- **Task brief**: Your task is to retype every entry exactly while omitting the pictures.

[Saved entries]

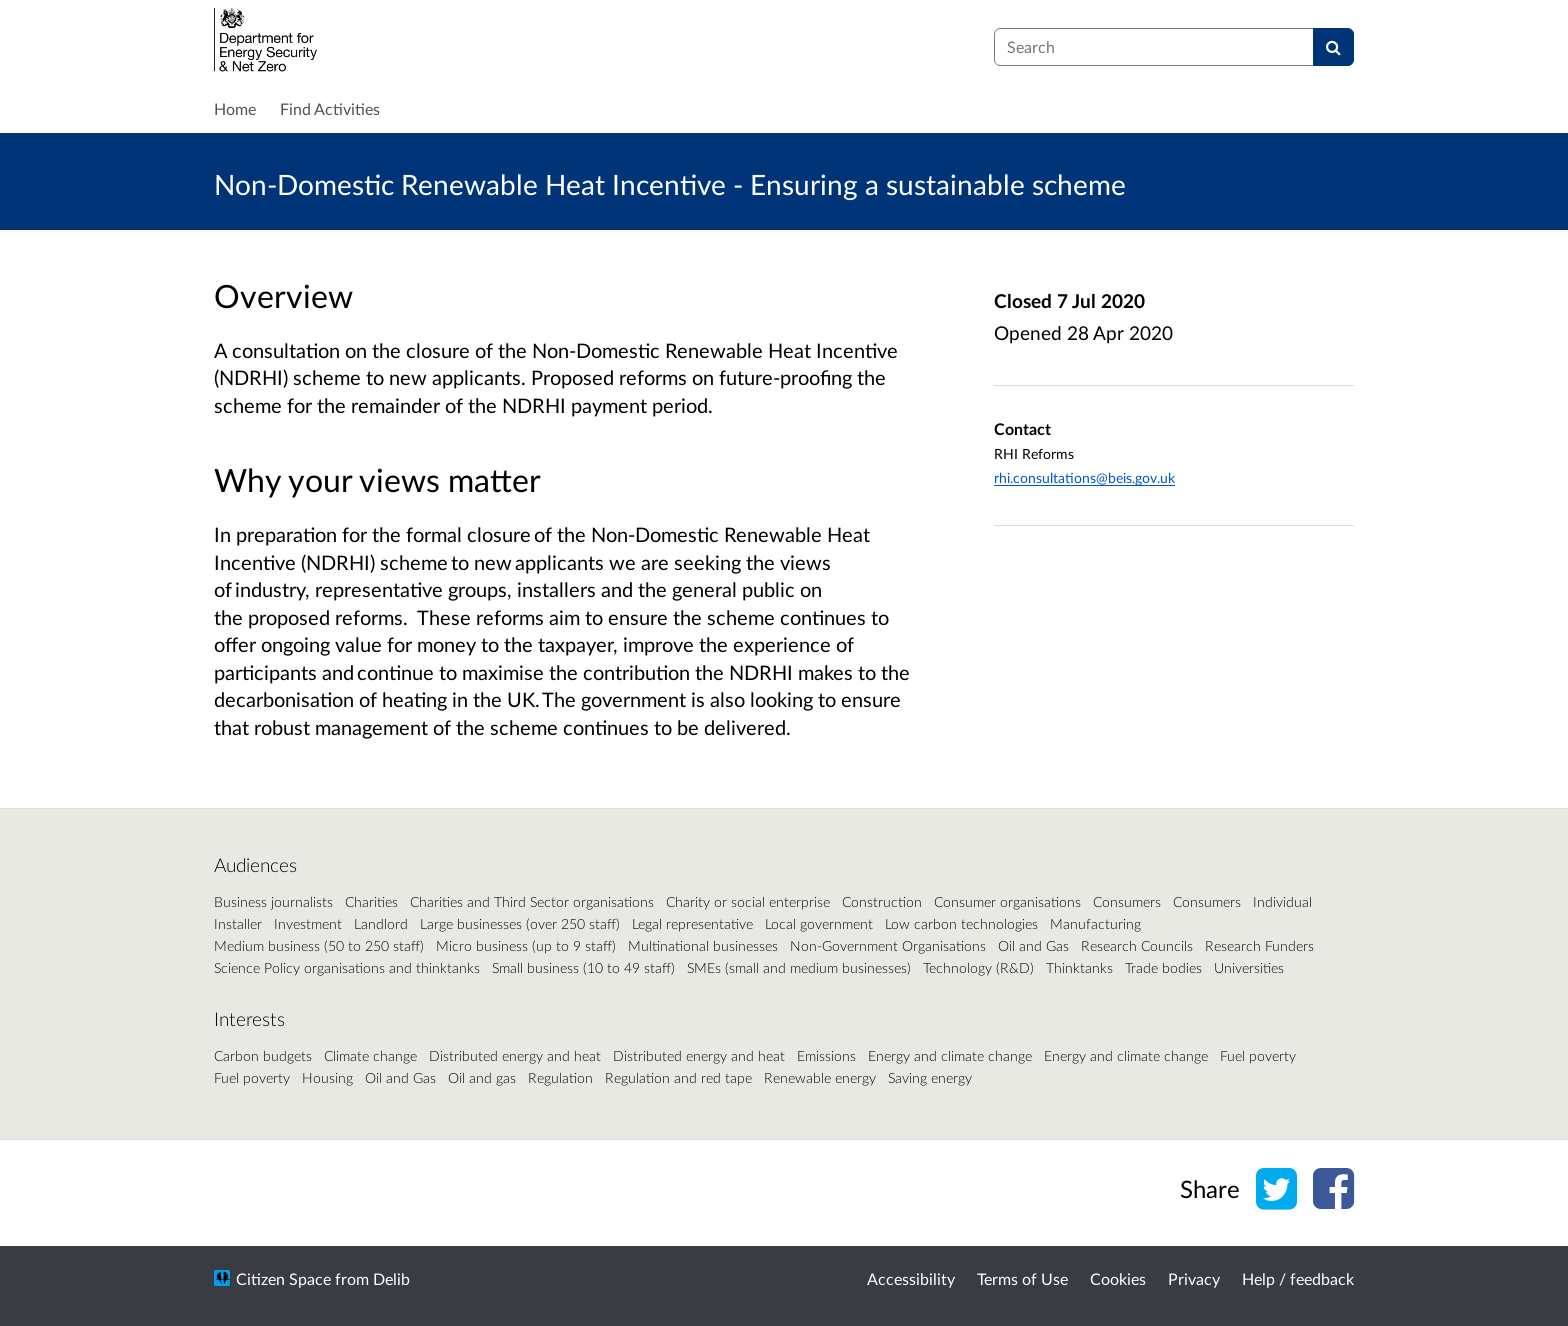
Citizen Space (283, 1278)
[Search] (1333, 47)
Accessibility (911, 1278)
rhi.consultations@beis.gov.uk (1084, 477)
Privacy (1194, 1278)
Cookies (1118, 1278)
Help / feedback (1298, 1278)
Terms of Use (1022, 1278)
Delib (391, 1278)
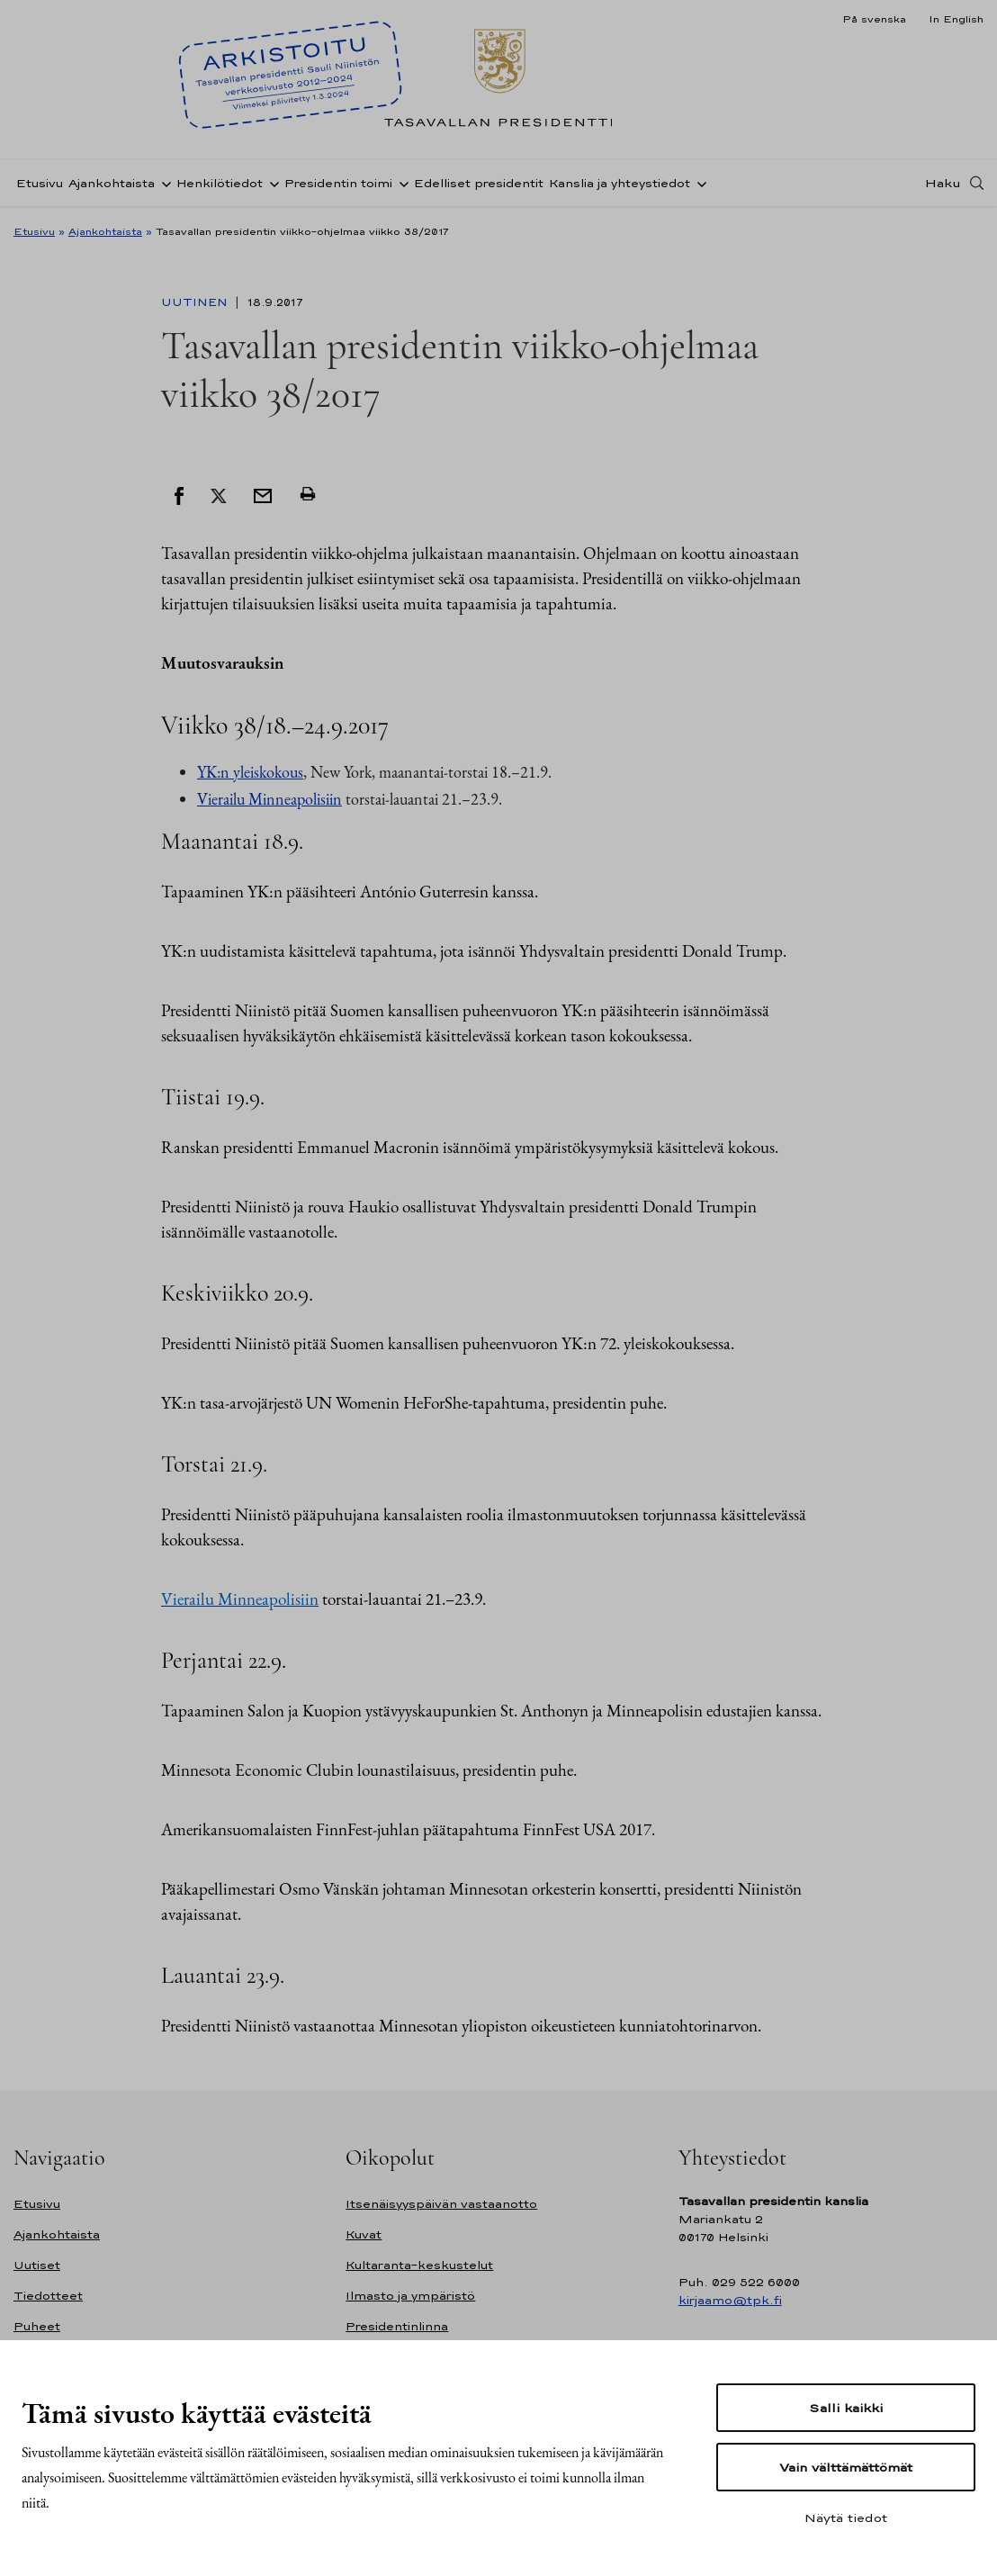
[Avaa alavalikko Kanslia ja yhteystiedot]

- **Problem solution**:
Citizen Space (283, 1278)
[Search] (1333, 47)
Accessibility (911, 1278)
rhi.consultations@beis.gov.uk (1084, 477)
Privacy (1194, 1278)
Cookies (1118, 1278)
Help / feedback (1298, 1278)
Terms of Use (1022, 1278)
Delib (391, 1278)
[Avaa alavalikko Kanslia ja yhteystiedot]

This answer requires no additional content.